§ **TASK OBJECTIVE**
Could you copy each line of the entries that contains "Specializzata"?

§ **Saved entries**
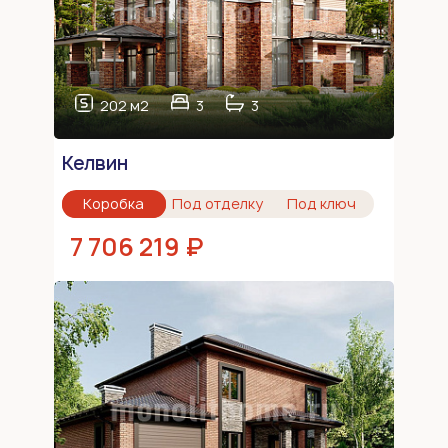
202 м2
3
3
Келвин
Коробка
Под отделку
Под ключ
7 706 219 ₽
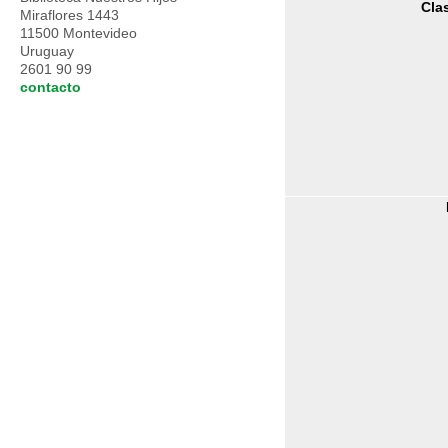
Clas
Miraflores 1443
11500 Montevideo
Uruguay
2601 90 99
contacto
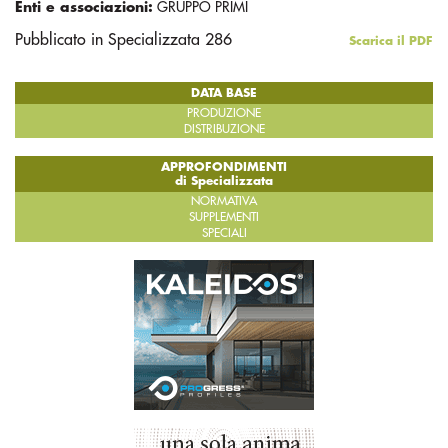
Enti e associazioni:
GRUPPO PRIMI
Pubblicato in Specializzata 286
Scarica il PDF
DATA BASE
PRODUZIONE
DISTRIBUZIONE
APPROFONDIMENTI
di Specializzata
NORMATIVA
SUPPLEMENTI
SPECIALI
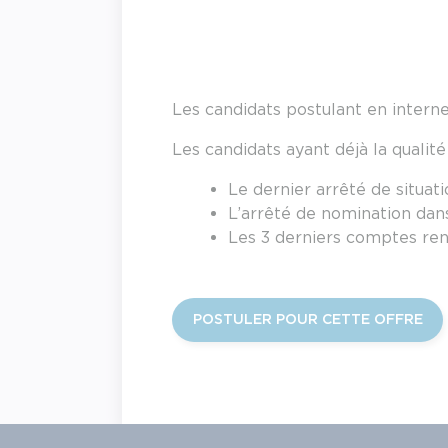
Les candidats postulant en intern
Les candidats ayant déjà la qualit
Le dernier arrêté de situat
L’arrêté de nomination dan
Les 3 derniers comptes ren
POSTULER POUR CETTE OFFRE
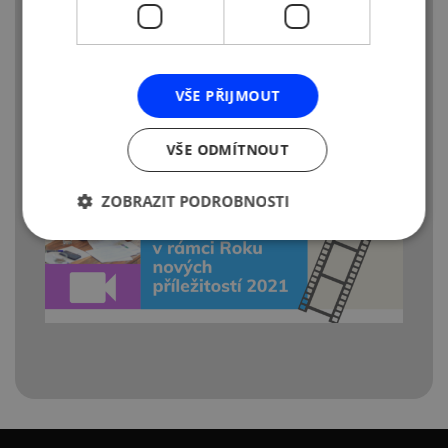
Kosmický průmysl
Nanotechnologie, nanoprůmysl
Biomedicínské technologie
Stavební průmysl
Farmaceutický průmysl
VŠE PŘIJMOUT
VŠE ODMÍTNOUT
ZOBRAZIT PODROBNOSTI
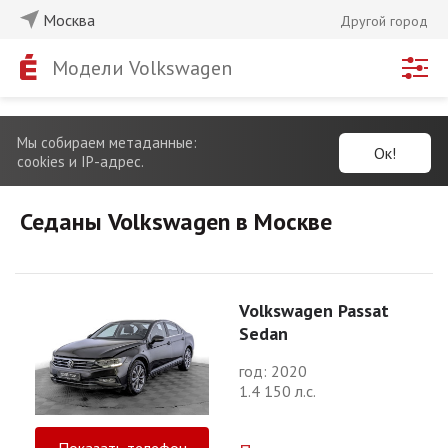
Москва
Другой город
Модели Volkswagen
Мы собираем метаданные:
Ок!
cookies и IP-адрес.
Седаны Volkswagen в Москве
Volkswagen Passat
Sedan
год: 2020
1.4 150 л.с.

--

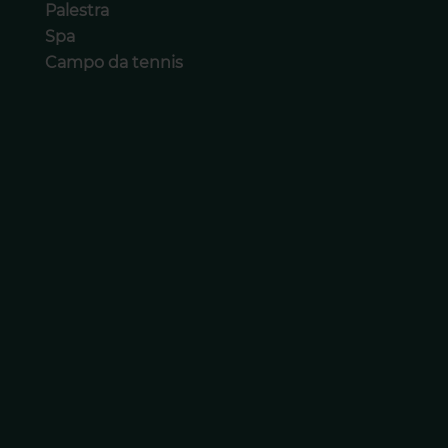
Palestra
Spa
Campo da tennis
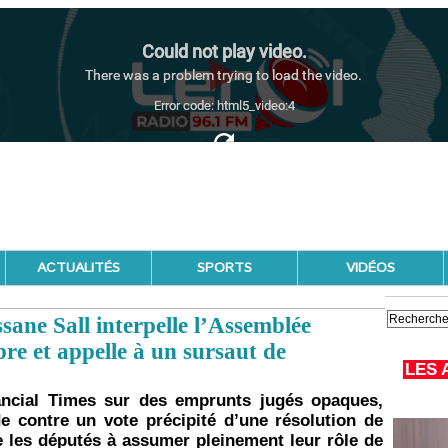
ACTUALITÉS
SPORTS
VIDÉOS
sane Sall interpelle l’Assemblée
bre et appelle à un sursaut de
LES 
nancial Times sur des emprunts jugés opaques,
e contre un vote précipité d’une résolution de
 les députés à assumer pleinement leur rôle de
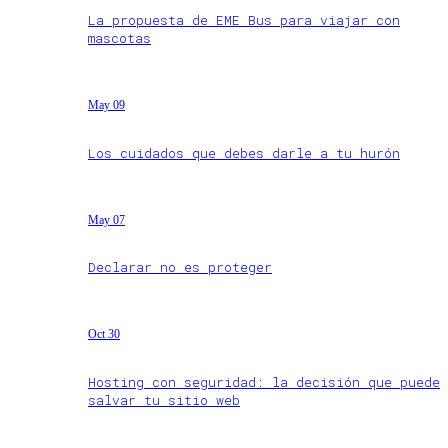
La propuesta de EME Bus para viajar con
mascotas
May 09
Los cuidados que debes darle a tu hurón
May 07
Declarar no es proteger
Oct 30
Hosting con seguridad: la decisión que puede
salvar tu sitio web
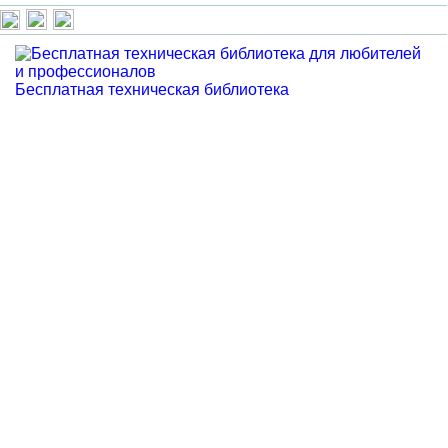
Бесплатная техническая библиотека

* * *

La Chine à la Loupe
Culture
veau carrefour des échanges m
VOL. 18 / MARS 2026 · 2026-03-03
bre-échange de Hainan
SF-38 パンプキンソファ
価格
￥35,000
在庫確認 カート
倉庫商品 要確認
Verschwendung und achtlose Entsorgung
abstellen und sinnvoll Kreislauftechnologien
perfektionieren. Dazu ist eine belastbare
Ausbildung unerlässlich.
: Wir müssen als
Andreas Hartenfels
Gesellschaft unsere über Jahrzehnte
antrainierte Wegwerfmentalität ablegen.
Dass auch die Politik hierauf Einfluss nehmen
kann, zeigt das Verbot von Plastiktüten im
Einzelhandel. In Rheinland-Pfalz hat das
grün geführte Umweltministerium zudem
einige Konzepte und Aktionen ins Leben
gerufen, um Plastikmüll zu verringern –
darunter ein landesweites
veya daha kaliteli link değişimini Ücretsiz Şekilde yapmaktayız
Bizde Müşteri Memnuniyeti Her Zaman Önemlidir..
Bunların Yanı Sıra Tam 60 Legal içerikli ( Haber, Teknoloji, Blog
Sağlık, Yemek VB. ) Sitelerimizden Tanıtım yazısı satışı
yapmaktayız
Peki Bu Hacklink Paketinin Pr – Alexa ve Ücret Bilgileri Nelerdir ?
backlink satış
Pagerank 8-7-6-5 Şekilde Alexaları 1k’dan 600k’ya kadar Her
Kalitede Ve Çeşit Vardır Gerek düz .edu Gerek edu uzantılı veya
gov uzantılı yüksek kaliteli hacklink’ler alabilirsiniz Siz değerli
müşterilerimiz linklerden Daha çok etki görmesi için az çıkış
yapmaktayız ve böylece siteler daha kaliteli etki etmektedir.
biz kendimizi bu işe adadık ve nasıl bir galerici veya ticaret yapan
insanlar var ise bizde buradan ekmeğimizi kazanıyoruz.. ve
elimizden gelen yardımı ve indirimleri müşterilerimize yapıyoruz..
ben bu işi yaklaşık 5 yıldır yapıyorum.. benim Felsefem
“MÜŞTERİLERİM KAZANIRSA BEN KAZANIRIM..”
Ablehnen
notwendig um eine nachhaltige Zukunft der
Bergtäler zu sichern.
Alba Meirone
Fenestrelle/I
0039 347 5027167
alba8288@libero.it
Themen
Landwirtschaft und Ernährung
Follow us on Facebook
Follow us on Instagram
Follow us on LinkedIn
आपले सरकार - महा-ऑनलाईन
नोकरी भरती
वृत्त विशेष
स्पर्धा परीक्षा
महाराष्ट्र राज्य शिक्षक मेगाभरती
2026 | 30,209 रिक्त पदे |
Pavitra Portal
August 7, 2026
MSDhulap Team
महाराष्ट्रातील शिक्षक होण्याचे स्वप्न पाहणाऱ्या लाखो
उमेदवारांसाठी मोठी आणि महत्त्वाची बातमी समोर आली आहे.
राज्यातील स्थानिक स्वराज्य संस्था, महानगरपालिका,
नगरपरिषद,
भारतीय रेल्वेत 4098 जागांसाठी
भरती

§ **WRITTEN SOLUTION**
Pubblicato in Specializzata 286
di Specializzata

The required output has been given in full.